Macに3つの秀逸機能 iOS連係で便利になった
「iPhoneやMacにはもう進化の余地があまりないのでは?」と言われる昨今だが、2016年もアップルから発表された多くの製品に新機能が搭載された。
そこで2016年にリリースされたアップル製品や新OSのなかから、今後も普遍的に使われるだろう便利機能を3つピックアップして解説しよう。
【1】iPhone・iPad・Macで使える「ユニバーサルクリップボード」
コピー・アンド・ペースト、いわゆる「コピペ」は、今やパソコン・スマートフォン(スマホ)を問わず当たり前に使われる、なくてはならない機能だ。2016年のiPhone・iPad・Macに搭載された「ユニバーサルクリップボード」では、端末を超えてコピペできるようになった。
ユニバーサルクリップボードはテキスト、画像、動画など、通常のコピペが対応しているほとんどのものが対象になる。iPhoneのアプリ内のテキストや画像を、MacやiPadで使いたいと思ったときは、これまでは「メモ」アプリなどを経由してやりとりしなければならなかった。しかしこの「ユニバーサルクリップボード」を使用することで、例えばiPhoneでコピーしたものをMacやiPadでペーストするだけで済むようになり、圧倒的に楽になった。
コピペする端末同士は、同じApple IDでiCloudにサインインしていて、BluetoothとWi-Fiをオンにしておく必要がある。コピーしてからペーストまでの時間は2分以内という制限があるものの、今までと同じ操作でできるのだからすごい。筆者の中ではすでに当たり前の機能になっている。
例えば、Macで文章を書いているときに、iPhoneで表示したウェブページのスクリーンショットを撮りたいことがある。その際、Mac上の文章のURLをコピーし、iPhoneのSafariでペーストすれば、簡単にそのウェブページを開ける。
また、アプリのプロダクトIDやシリアルナンバー、ログインパスワードといった重要な情報を管理するパスワード管理アプリを使っている際にも便利なことがある。iPhone版、Mac版の両方を持っていなくても、一方からもう一方へコピペで安全に入力できる。その他にも、さまざまなところで利用できるはずだ。
なお、iCloudへのサインインは端末の認証に使用するだけで、データはクラウドを経由せず、端末同士で直接通信する。安全な上に、端末それぞれがネットワークに接続していなくてもよい。
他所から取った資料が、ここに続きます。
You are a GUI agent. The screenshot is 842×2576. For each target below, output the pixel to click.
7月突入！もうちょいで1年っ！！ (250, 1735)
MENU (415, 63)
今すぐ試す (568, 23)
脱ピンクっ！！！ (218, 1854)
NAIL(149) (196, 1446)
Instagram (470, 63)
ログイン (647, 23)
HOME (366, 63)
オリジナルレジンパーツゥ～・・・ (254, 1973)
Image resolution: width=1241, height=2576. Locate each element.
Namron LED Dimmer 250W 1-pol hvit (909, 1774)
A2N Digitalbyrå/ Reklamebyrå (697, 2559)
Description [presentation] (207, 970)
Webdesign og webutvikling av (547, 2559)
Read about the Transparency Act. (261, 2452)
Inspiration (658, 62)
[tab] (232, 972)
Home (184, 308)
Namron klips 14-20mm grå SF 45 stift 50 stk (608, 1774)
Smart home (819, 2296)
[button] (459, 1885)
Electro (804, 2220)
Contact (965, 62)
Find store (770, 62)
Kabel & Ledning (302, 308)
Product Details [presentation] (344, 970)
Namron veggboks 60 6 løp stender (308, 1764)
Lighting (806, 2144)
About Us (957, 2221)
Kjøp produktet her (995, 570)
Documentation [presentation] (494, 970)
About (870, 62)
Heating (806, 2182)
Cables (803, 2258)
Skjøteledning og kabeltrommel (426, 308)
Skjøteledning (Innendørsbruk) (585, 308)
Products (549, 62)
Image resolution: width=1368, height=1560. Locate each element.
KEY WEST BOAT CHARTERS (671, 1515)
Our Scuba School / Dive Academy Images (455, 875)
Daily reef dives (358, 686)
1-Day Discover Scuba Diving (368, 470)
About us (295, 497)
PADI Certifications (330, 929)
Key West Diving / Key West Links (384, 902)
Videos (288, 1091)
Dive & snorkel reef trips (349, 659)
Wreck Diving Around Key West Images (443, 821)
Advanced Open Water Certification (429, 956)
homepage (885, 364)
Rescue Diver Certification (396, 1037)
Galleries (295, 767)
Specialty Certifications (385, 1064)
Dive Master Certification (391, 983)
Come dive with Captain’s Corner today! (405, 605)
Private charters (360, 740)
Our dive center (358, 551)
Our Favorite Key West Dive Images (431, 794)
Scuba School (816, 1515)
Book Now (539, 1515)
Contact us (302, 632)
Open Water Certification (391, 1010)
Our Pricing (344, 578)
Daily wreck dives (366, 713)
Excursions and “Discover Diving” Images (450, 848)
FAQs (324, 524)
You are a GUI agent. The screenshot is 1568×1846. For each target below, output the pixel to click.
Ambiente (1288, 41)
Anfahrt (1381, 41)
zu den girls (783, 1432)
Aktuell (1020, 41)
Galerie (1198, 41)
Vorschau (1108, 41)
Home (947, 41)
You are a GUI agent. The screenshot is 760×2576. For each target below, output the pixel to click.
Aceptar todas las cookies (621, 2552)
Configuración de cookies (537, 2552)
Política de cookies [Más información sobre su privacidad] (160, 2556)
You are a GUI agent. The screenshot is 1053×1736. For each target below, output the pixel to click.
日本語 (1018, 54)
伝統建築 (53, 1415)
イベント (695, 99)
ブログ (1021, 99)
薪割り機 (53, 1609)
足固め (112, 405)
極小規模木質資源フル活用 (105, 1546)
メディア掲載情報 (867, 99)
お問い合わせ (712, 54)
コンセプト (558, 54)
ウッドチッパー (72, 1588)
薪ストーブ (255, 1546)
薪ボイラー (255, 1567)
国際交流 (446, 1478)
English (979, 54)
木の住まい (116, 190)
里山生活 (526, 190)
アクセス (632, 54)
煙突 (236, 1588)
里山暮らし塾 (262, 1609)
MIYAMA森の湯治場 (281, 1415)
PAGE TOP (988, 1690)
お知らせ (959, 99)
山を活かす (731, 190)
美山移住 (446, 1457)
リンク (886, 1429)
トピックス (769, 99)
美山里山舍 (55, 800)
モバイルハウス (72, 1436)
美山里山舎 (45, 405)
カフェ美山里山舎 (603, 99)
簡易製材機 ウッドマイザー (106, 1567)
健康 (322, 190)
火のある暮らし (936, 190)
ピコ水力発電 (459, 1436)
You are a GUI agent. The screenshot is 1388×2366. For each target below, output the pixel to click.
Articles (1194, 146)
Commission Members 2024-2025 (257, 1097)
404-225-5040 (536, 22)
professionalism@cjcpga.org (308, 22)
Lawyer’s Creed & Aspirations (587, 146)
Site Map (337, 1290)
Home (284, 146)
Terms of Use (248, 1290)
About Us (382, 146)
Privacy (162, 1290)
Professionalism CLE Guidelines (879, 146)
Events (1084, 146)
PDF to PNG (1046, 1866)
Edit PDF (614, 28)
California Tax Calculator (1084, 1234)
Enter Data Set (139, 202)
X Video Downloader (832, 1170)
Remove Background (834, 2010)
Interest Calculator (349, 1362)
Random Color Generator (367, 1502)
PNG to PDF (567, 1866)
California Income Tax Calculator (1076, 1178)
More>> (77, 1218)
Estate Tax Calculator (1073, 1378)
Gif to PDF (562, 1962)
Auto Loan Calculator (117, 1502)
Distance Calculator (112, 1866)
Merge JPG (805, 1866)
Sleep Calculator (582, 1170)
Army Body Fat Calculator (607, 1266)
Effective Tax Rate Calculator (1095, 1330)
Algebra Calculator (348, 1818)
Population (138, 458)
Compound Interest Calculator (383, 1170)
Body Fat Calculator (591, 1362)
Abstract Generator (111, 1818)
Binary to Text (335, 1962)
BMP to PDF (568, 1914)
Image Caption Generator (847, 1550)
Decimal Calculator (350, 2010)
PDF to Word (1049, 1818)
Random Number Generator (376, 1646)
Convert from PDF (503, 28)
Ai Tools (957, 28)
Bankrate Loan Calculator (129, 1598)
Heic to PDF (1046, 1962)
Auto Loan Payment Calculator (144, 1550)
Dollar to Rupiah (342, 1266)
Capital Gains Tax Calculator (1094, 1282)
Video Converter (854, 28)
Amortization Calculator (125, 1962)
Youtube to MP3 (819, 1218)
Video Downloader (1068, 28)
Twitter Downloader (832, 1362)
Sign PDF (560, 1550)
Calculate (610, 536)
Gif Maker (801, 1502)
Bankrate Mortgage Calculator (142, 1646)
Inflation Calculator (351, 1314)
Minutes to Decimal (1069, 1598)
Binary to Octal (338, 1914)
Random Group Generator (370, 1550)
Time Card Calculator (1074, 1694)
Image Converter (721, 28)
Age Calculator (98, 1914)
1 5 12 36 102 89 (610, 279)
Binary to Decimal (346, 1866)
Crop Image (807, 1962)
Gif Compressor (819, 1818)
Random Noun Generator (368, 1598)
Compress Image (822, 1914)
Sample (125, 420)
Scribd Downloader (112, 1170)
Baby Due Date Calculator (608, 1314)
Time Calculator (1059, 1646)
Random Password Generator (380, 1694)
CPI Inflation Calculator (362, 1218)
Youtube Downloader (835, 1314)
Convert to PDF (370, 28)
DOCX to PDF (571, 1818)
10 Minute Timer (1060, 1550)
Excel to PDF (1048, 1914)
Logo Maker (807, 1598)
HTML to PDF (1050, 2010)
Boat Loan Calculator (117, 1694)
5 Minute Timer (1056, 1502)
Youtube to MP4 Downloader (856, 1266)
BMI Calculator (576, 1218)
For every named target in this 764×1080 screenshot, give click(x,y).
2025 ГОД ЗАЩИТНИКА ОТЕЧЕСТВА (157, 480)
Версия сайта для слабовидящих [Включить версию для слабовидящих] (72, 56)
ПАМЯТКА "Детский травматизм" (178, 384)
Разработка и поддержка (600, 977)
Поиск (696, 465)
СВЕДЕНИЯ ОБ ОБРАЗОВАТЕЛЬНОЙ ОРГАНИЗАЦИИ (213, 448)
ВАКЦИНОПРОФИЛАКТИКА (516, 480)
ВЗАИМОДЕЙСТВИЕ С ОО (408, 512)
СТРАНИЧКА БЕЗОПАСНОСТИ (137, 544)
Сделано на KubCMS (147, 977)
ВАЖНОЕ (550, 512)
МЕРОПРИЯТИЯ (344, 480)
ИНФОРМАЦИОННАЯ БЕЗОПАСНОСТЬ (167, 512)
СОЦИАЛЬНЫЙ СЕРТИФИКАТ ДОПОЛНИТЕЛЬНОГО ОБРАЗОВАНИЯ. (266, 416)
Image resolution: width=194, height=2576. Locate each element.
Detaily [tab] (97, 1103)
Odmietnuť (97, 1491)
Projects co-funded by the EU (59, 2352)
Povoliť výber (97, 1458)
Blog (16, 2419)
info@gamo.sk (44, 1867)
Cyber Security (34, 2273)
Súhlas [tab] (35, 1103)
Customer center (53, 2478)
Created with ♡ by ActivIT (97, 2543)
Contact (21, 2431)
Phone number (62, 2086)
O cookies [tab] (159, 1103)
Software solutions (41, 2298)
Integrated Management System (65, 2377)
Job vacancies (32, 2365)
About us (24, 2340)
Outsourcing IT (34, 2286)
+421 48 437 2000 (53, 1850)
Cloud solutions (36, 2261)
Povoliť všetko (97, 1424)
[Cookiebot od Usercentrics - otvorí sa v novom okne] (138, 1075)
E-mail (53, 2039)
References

【2】MacのロックをApple Watchで自動解除
2つ目は「Apple WatchでMacのロックを解除できるようにする」という機能だ。Apple Watchを腕につけていると、Macのロック画面でパスワードを入力しなくても解除してくれる。パスワードを入れるのは起動直後の1回だけで、ログアウトしない限りはパスワードの入力操作は不要になる。
これならば、Macにかなり複雑なパスワードを設定しておいても不便なことはない。また、Macから2メートルほど離れるとロックは解除できなくなる。
一方、Macのロックを解除するApple Watchは、腕につけてありそれ自身のロックが解除されている必要がある。Apple WatchのロックはiPhoneのTouch IDで解除できるようにしておけば、さらに便利だ。
Macはモデルによって対応の可否が異なるが、基本的に2013年以降の機種で最新の「macOS Sierra」がインストールされていれば使用できる。一方Apple Watchは第1世代でもこの機能に対応している。Apple Watchを持っているなら、使わない手はない機能だ。
【3】SiriがMacにも対応
iPhoneやiPadでおなじみの音声アシスタント「Siri」が、Macにも対応した。呼びかけることでSiriを起動させる「Hey Siri」機能はないのだが、メニューバー右端のSiriアイコンをクリックするか、あらかじめ設定したキーボードショートカット(option+スペースキーを押し続けるなど)で呼び出せる。パソコンでの使い勝手としては悪くない。
操作の仕方や話しかけ方のコツはこれまでのSiriと同じだが、他のアプリを使いながら、画面の片隅で実行できるところが面白い。例えば、ワープロで文章を作りながら、知りたいことをSiriに検索してもらえるので作業が中断しない。本当に「アシスタント」がそばにいるような使い心地だ。またSiriが応えた結果に対して、さらに継続した指示もできる。
iPhoneやiPadでは、Siriに面白い回答をしてもらうといったネタ的な使い方が多かったが、Macに対応してようやく実用的になったと個人的には思う。